[winedbg] Don't ever pass a NONCONTINUABLE exception

Glenn Wurster gwurster at scs.carleton.ca
Mon Aug 22 14:17:54 CDT 2005


> > In short, because we're never going to be able to continue, so there's
> > no point on trying to pass because that's going to fail.
> 
> Not really, if the app handles the exception there's no reason it
> would fail. Not passing the exception will break things like
> IsBadReadPtr.

Ok.  My understanding of the non-continuable flag was not correct.  A
fixed patch follows in a seporate e-mail to wine-patches.

> > In long, because I've got another patch in the pipeline (it needs some
> > tweaking) that moves the calling of the debugger into the signal
> > handler.  It allows the debugger to catch exceptions that would
> > previously have resulted in a total crash (non-continuable
> > exceptions), and it more accurately reflects how the Windows debugger
> > is called.  Using a debugger will also no longer modify program memory
> > as it does currently.  In all, it should allow the debugger to work in
> > more circumstances than it currently does.
> 
> Well, I'll wait to see the patch, but I doubt we want to do that. The
> current way is pretty much identical to what Windows does, and it
> sounds like your way isn't.

Doing SEH via the application stack is correct in the current code.
Passing exceptions to the debugger via the application stack is not
correct.  I've attached a small C file which will demonstrate the
problem.  On windows, you can single step through the assembly code
correctly, on Wine, you can not.  The one conclusion that we can draw
is that the method for calling the debugger on Windows must not use
the application stack at all.  Furthermore, if an exception does occur
while the stack pointer is bad in windows, the debugger will trap it
and let you examine the situation.  Wine right now crashes.

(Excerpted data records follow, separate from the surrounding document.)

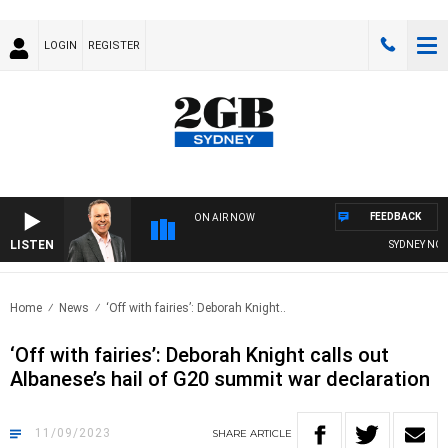
LOGIN
REGISTER
FEEDBACK
ON AIR NOW
LISTEN
SYDNEY NOW W
Home
News
‘Off with fairies’: Deborah Knight..
‘Off with fairies’: Deborah Knight calls out
Albanese’s hail of G20 summit war declaration
11/09/2023
SHARE
ARTICLE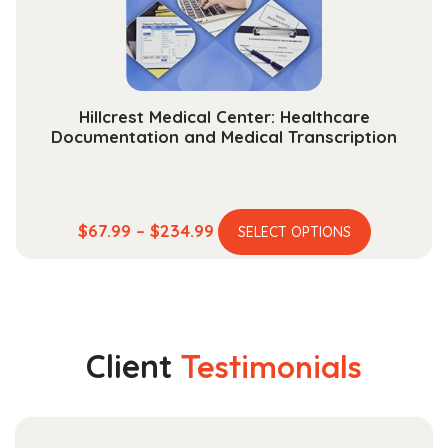
on
the
product
page
Hillcrest Medical Center: Healthcare
Documentation and Medical Transcription
This
Price
$
67.99
–
$
234.99
SELECT OPTIONS
product
range:
has
$67.99
multiple
through
variants.
$234.99
The
Client
Testimonials
options
may
be
chosen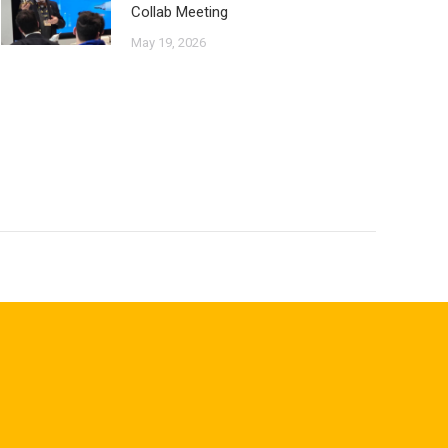
Collab Meeting
May 19, 2026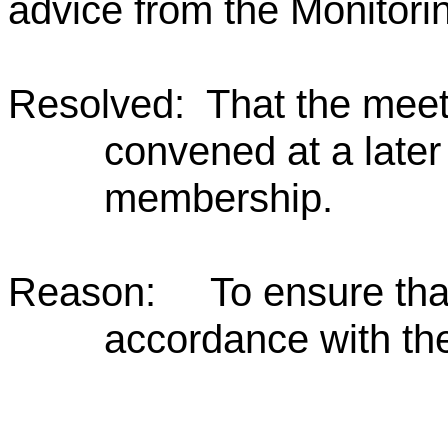
advice from the Monitorin
Resolved: That the meet
convened at a later 
membership.
Reason: To ensure that t
accordance with the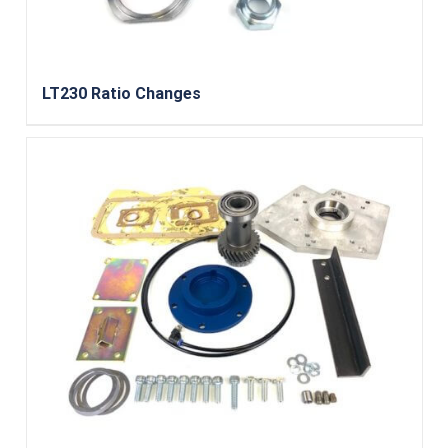
LT230 Ratio Changes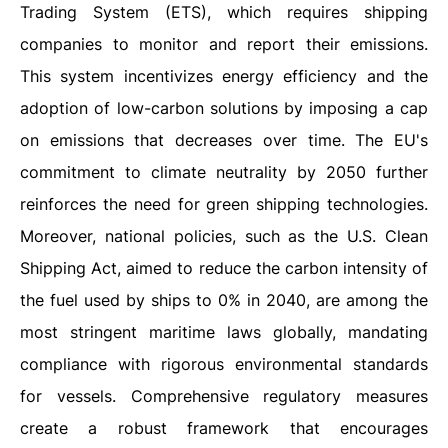
Trading System (ETS), which requires shipping
companies to monitor and report their emissions.
This system incentivizes energy efficiency and the
adoption of low-carbon solutions by imposing a cap
on emissions that decreases over time. The EU's
commitment to climate neutrality by 2050 further
reinforces the need for green shipping technologies.
Moreover, national policies, such as the U.S. Clean
Shipping Act, aimed to reduce the carbon intensity of
the fuel used by ships to 0% in 2040, are among the
most stringent maritime laws globally, mandating
compliance with rigorous environmental standards
for vessels. Comprehensive regulatory measures
create a robust framework that encourages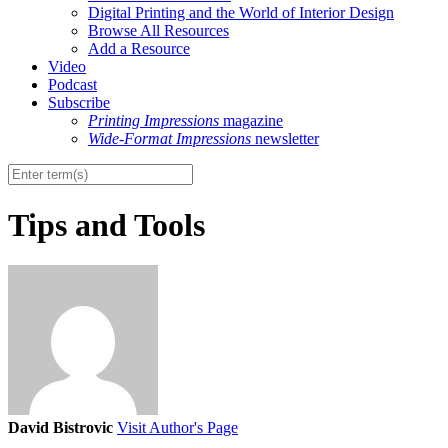
Digital Printing and the World of Interior Design
Browse All Resources
Add a Resource
Video
Podcast
Subscribe
Printing Impressions
magazine
Wide-Format Impressions
newsletter
Tips and Tools
David Bistrovic
Visit Author's Page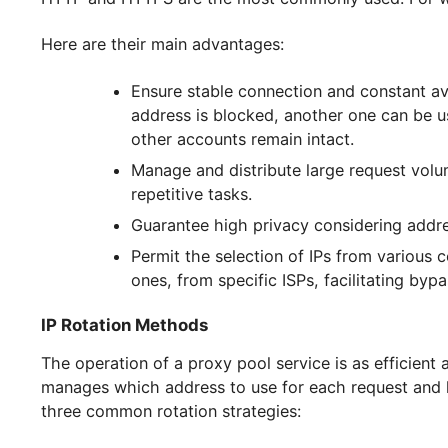
sophisticated anti-bot systems.
The types of servers in the list are selected a
HTTP and HTTPS are the most commonly used. F
Here are their main advantages:
Ensure stable connection and constan
address is blocked, another one ca
other accounts remain intact.
Manage and distribute large reques
repetitive tasks.
Guarantee high privacy considering
Permit the selection of IPs from var
ones, from specific ISPs, facilitatin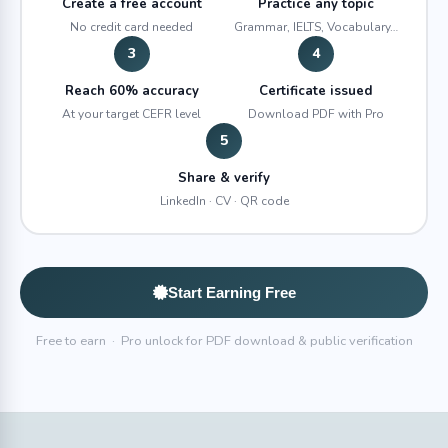
Create a free account
Practice any topic
No credit card needed
Grammar, IELTS, Vocabulary…
3
4
Reach 60% accuracy
Certificate issued
At your target CEFR level
Download PDF with Pro
5
Share & verify
LinkedIn · CV · QR code
Start Earning Free
Free to earn · Pro unlock for PDF download & public verification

Moving the calling of the debugger into the signal handler takes away
the dependance on a correct signal stack.  It lets us:

1) Debug a program without having to modify it's memory to call the
debugger.

2) Set breakpoints and single step through areas where the stack
pointer is incorrect.

3) Use the debugger even when the application is at it's upper stack
limit (so we can see where the stack overflow exists).

4) Examine exceptions and application state when an exception is
generated while stack pointer is bad.

All these can be done on Windows, and therefore sending events to the
Windows debugger must be done without relying on the program stack.
It would make sense for the wine debugger to be equally capable.

Now, if calling the debugger shifts positions to the signal stack, it
is possible to detect whether we can deliver a corresponding SE to the
applications SEH.  If we can detect when the exception can not
actually be delivered, then we can force the debugger to stop, even if
this is the first notification of a excpetion to the debugger.  The
point behind the non-continuable change was to tell the debugger this.
That patch was wrong.  I should have used EH_STACK_INVALID (it would
be impossible to even pass this flag to the debugger if the debugger
relied on the application stack).

Glenn.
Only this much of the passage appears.